Saved entries
========================================

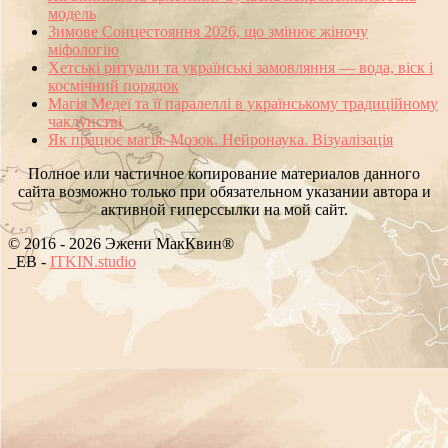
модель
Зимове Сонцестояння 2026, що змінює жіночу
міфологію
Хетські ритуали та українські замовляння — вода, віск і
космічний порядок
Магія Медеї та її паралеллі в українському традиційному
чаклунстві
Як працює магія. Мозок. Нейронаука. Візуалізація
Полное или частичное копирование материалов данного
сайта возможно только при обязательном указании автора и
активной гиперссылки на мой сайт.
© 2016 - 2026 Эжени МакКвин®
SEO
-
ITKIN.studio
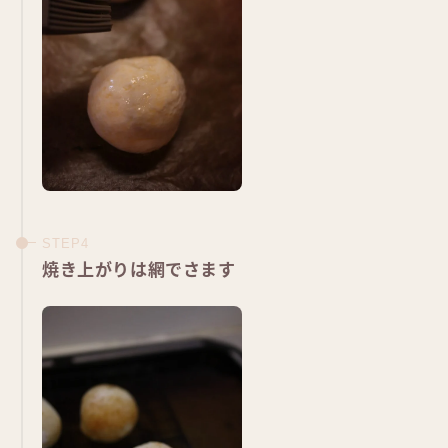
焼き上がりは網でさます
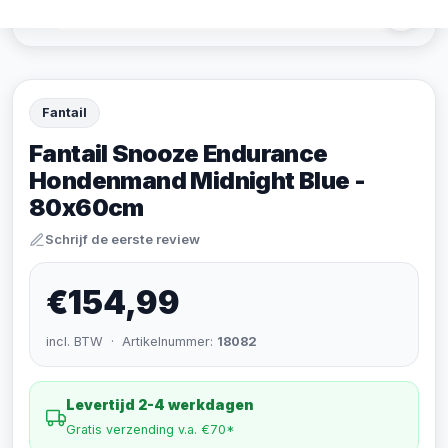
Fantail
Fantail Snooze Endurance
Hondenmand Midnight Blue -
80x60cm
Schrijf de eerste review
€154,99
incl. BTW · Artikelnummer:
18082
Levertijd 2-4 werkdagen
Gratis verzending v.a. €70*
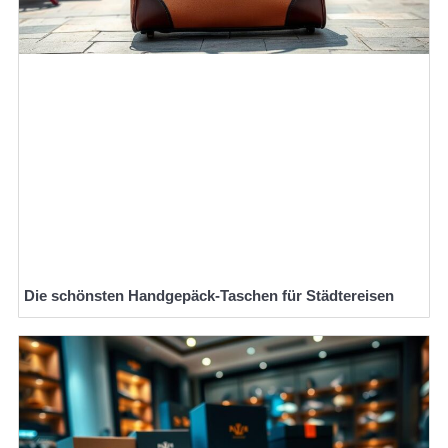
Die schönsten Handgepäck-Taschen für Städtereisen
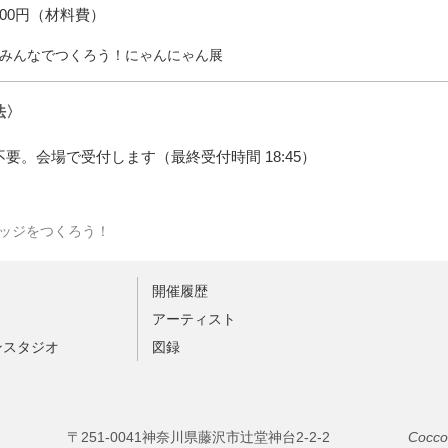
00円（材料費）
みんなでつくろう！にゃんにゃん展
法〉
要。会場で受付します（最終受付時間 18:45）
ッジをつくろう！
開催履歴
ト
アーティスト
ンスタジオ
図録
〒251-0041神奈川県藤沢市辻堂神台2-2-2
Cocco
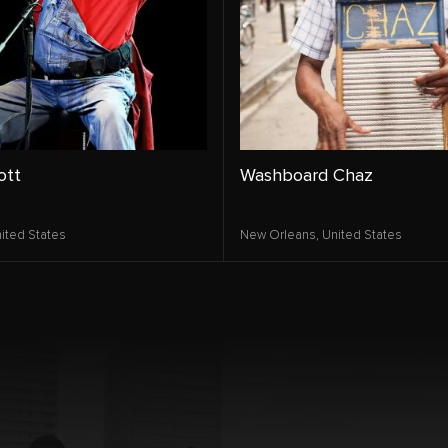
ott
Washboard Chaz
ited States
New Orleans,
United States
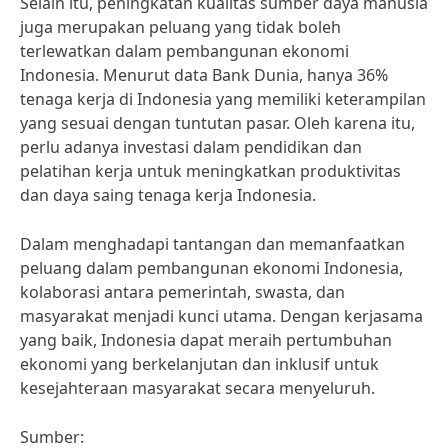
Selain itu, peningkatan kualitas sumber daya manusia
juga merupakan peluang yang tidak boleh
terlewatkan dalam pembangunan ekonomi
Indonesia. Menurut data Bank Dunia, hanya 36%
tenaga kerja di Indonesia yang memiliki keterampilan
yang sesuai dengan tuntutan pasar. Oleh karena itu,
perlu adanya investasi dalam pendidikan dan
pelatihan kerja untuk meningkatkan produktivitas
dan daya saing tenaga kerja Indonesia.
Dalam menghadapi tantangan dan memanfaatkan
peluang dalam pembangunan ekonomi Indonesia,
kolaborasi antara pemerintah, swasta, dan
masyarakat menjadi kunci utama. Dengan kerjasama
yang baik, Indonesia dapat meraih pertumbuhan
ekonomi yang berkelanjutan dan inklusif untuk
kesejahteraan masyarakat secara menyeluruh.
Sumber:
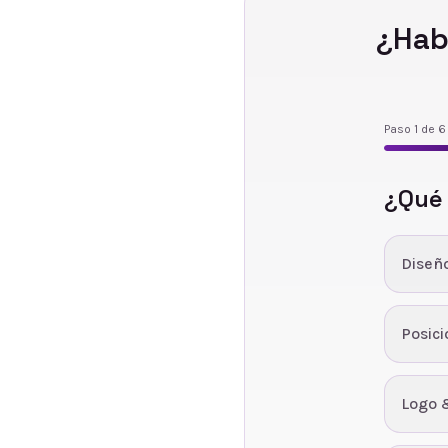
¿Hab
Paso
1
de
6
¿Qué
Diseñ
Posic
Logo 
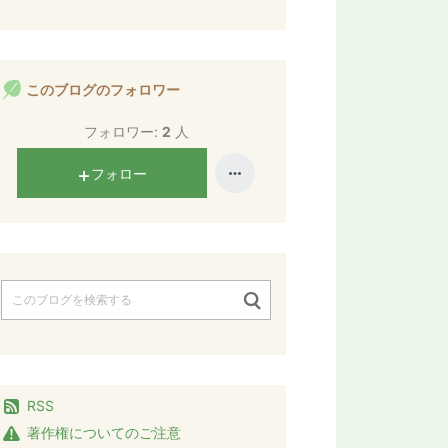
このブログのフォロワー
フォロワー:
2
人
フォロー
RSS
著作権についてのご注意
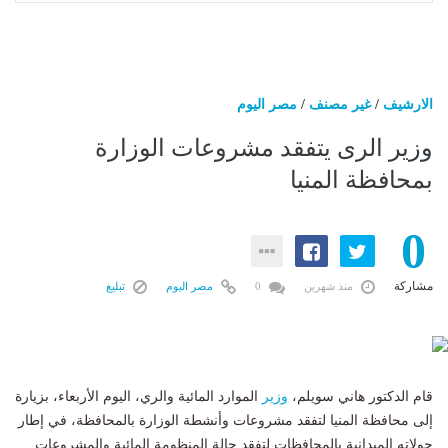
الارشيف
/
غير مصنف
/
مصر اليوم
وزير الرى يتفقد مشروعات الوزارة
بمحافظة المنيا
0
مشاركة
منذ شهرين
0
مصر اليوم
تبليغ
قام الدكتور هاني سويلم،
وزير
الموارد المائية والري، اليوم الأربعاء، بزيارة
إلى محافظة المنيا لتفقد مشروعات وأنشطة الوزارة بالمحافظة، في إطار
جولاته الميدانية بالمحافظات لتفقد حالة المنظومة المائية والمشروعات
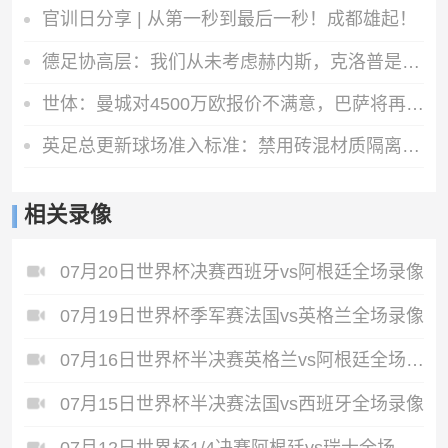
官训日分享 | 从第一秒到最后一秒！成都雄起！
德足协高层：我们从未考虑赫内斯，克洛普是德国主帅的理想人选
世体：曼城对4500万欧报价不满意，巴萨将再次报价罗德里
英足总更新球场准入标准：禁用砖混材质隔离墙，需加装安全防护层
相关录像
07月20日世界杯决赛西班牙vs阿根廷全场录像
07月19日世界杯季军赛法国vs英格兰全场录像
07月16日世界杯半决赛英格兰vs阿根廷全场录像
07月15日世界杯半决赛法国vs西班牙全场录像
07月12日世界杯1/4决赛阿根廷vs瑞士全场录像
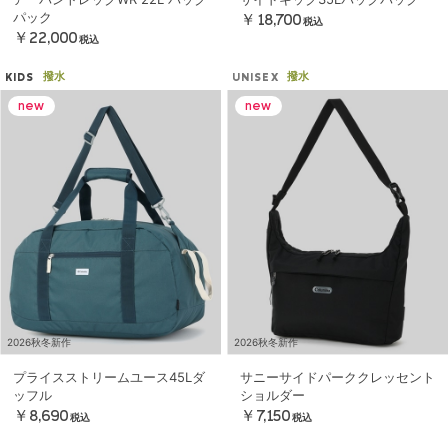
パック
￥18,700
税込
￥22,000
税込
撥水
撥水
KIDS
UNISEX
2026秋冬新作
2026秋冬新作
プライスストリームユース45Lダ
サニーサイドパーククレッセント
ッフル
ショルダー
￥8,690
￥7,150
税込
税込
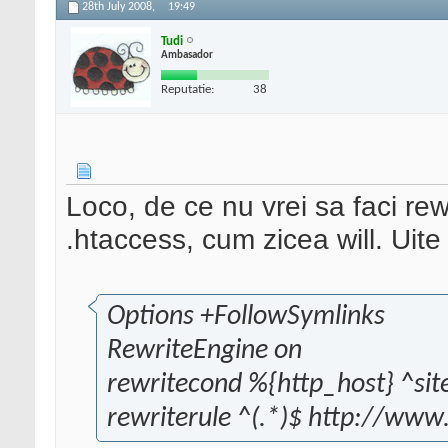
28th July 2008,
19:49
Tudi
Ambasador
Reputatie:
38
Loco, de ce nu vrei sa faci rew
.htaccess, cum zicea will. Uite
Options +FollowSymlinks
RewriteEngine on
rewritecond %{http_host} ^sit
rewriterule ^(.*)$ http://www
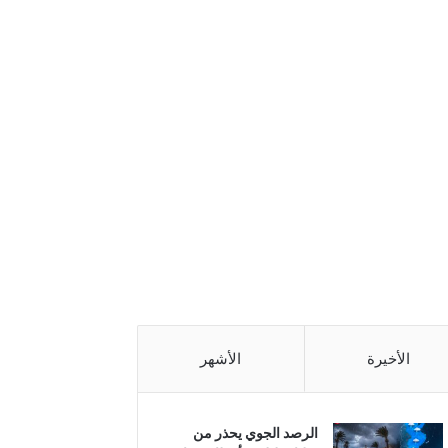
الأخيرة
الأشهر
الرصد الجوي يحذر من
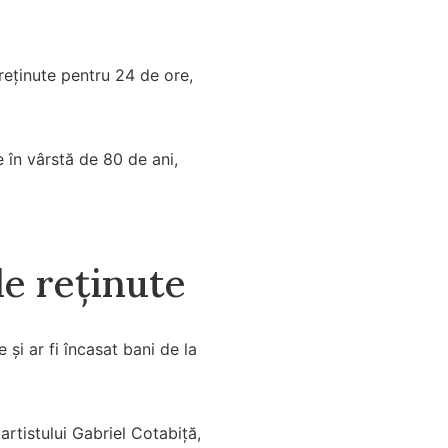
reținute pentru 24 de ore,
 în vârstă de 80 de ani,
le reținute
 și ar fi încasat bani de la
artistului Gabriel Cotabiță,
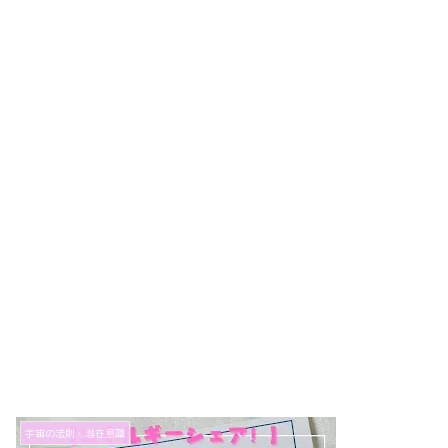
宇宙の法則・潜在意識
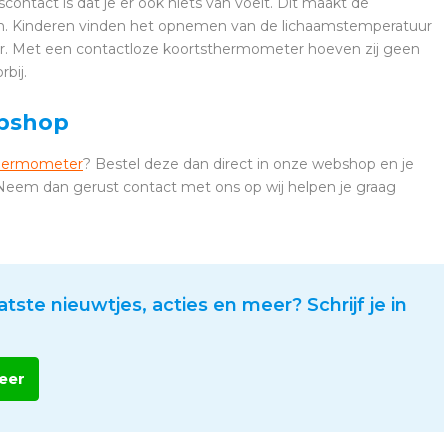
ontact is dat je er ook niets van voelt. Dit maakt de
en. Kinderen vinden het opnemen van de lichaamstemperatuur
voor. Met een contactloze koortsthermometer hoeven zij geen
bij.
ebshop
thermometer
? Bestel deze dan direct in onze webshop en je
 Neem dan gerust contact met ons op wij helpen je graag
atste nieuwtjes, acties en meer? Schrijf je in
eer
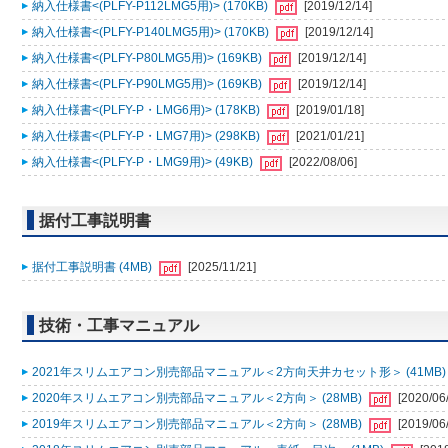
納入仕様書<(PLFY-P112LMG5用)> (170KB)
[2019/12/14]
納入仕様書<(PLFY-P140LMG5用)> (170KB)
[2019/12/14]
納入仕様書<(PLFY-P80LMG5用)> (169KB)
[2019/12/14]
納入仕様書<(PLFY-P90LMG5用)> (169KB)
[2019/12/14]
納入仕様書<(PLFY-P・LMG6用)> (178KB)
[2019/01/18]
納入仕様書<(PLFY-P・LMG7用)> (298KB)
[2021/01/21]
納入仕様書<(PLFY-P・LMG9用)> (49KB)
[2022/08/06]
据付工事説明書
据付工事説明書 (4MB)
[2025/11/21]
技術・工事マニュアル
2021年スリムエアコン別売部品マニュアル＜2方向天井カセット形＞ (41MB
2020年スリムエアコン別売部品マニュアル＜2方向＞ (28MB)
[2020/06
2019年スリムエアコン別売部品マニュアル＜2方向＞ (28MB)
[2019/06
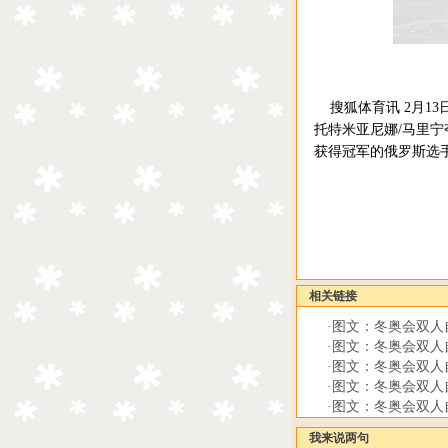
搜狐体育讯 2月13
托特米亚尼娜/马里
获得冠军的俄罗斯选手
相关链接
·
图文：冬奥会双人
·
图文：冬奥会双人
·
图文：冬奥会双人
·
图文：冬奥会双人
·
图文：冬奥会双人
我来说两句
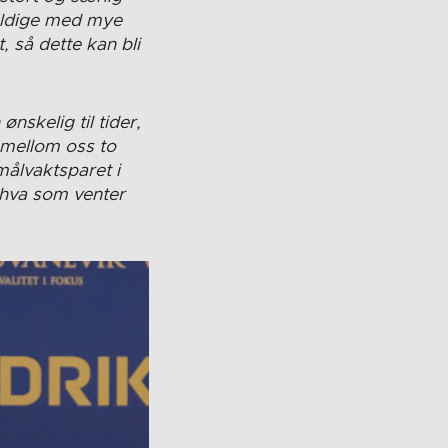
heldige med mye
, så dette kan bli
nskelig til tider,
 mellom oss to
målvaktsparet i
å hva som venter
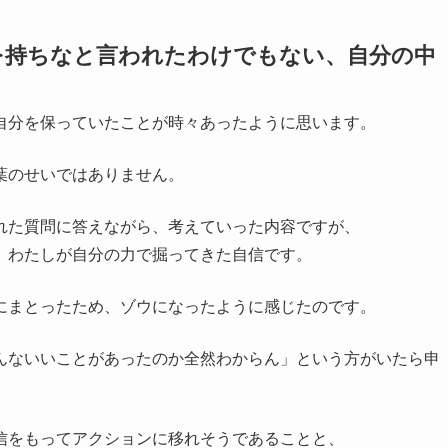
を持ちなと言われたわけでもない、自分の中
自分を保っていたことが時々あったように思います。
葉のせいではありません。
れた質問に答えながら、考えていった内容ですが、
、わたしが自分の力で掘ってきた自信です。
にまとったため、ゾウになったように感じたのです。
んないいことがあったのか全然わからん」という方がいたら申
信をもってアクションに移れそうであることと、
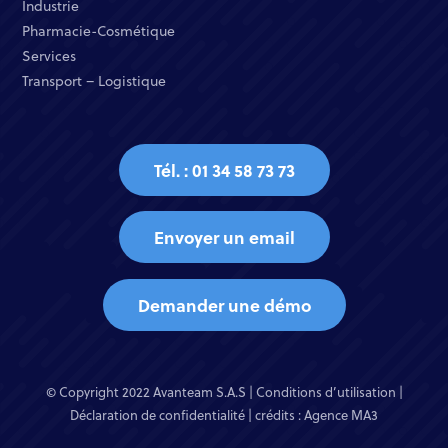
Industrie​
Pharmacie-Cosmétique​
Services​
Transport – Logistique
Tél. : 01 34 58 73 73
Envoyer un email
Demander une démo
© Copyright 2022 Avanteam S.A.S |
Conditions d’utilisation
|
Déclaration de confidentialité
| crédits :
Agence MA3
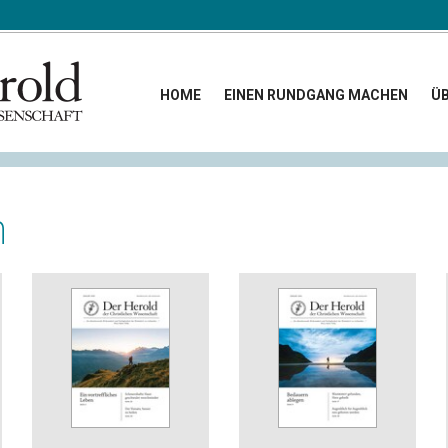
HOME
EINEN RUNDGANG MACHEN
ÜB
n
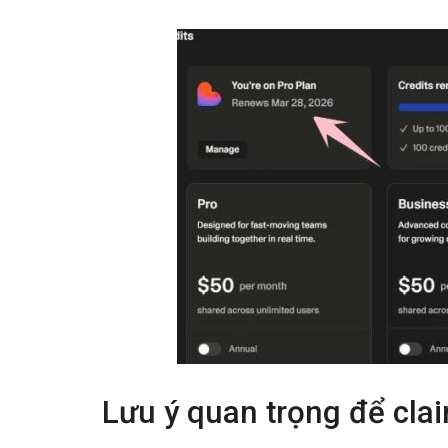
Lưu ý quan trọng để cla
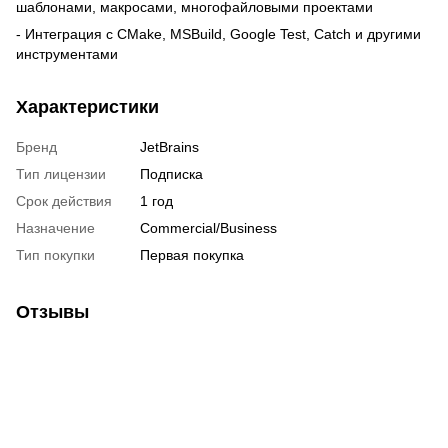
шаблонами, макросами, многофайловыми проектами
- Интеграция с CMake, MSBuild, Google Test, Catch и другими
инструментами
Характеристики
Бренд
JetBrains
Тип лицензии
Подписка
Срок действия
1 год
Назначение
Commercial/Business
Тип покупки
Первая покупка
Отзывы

========================================

Among the lines above, the one with "heldige med mye" opens the part to repeat and the one with "Transport – Logistique" closes it; repeat only that part exactly, with no pictures.

- **WRITTEN ANSWER**:
heldige med mye
, så dette kan bli
nskelig til tider,
 mellom oss to
målvaktsparet i
å hva som venter
を持ちなと言われたわけでもない、自分の中
自分を保っていたことが時々あったように思います。
葉のせいではありません。
れた質問に答えながら、考えていった内容ですが、
、わたしが自分の力で掘ってきた自信です。
にまとったため、ゾウになったように感じたのです。
んないいことがあったのか全然わからん」という方がいたら申
信をもってアクションに移れそうであることと、
Industrie​
Pharmacie-Cosmétique​
Services​
Transport – Logistique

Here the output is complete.